Someone at the Door | |
Director: | Francis Searle |
Producer: | Anthony Hinds |
Screenplay: | A.R. Rawlinson |
Based On: | the play Someone at the Door by Major Campbell Christie & Dorothy Campbell Christie[1] |
Starring: | Michael Medwin Garry Marsh Yvonne Owen |
Music: | Frank Spencer |
Cinematography: | Walter J. Harvey |
Editing: | John Ferris |
Studio: | Hammer Films |
Distributor: | Exclusive Films |
Runtime: | 65 minutes |
Country: | United Kingdom |
Language: | English |
Someone at the Door is a 1950 British crime comedy film directed by Francis Searle and starring Michael Medwin, Garry Marsh and Yvonne Owen.[2]
The film was based on a hit West End play by Campbell Christie and his wife Dorothy, which had previously been turned into a film in 1936.[3] [4] [5]
A journalist comes up with a scheme to boost his career by inventing a fake murder but soon becomes embroiled in trouble when a real killing takes place.

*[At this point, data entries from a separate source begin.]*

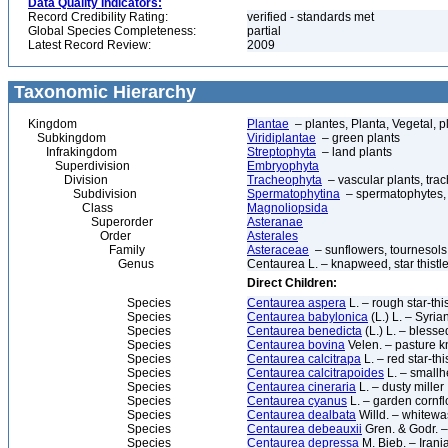
Data Quality Indicators:
Record Credibility Rating:
verified - standards met
Global Species Completeness:
partial
Latest Record Review:
2009
Taxonomic Hierarchy
Kingdom
Plantae
– plantes, Planta, Vegetal, p
Subkingdom
Viridiplantae
– green plants
Infrakingdom
Streptophyta
– land plants
Superdivision
Embryophyta
Division
Tracheophyta
– vascular plants, tra
Subdivision
Spermatophytina
– spermatophytes,
Class
Magnoliopsida
Superorder
Asteranae
Order
Asterales
Family
Asteraceae
– sunflowers, tournesols
Genus
Centaurea L. – knapweed, star thistl
Direct Children:
Species
Centaurea aspera
L. – rough star-this
Species
Centaurea babylonica
(L.) L. – Syri
Species
Centaurea benedicta
(L.) L. – blessed
Species
Centaurea bovina
Velen. – pasture 
Species
Centaurea calcitrapa
L. – red star-this
Species
Centaurea calcitrapoides
L. – smallhe
Species
Centaurea cineraria
L. – dusty miller
Species
Centaurea cyanus
L. – garden cornfl
Species
Centaurea dealbata
Willd. – whitewa
Species
Centaurea debeauxii
Gren. & Godr.
Species
Centaurea depressa
M. Bieb. – Iran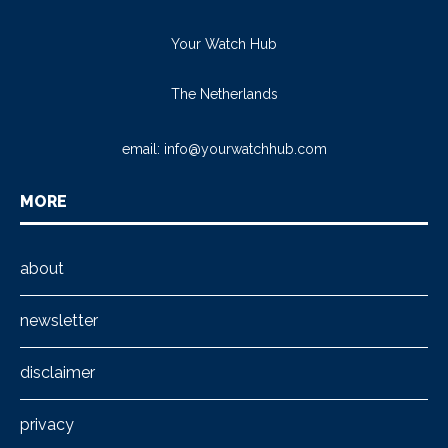
Your Watch Hub
The Netherlands
email:
info@yourwatchhub.com
MORE
about
newsletter
disclaimer
privacy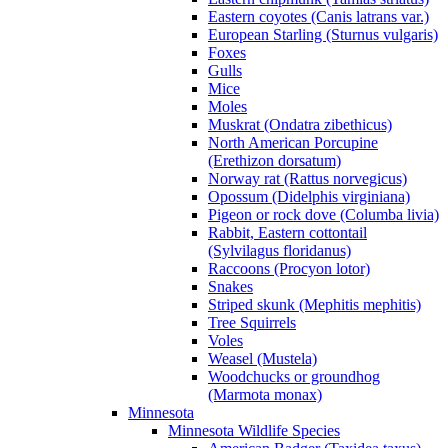
Eastern coyotes (Canis latrans var.)
European Starling (Sturnus vulgaris)
Foxes
Gulls
Mice
Moles
Muskrat (Ondatra zibethicus)
North American Porcupine
(Erethizon dorsatum)
Norway rat (Rattus norvegicus)
Opossum (Didelphis virginiana)
Pigeon or rock dove (Columba livia)
Rabbit, Eastern cottontail
(Sylvilagus floridanus)
Raccoons (Procyon lotor)
Snakes
Striped skunk (Mephitis mephitis)
Tree Squirrels
Voles
Weasel (Mustela)
Woodchucks or groundhog
(Marmota monax)
Minnesota
Minnesota Wildlife Species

The Radio Times wrote, "this is Hammer hokum of the hoariest kind. There isn't a semblance of suspense...Not even the arrival of jewel thieves at the haunted house...can revive one's fast-fading interest. However, there is one good wheeze, during the credit sequence, when director Francis Searle reveals that the front of the old house is merely a flat piece of scenery erected in a field";[5] and Fantastic Movie Musings & Ramblings concluded, "it isn't much of a movie, but if you take it for what it is (a late-period old dark house variant based on a stage play), it has its uses. There are a few mildly amusing jokes and a couple of decent plot twists, which is more than some examples of this genre have."[6]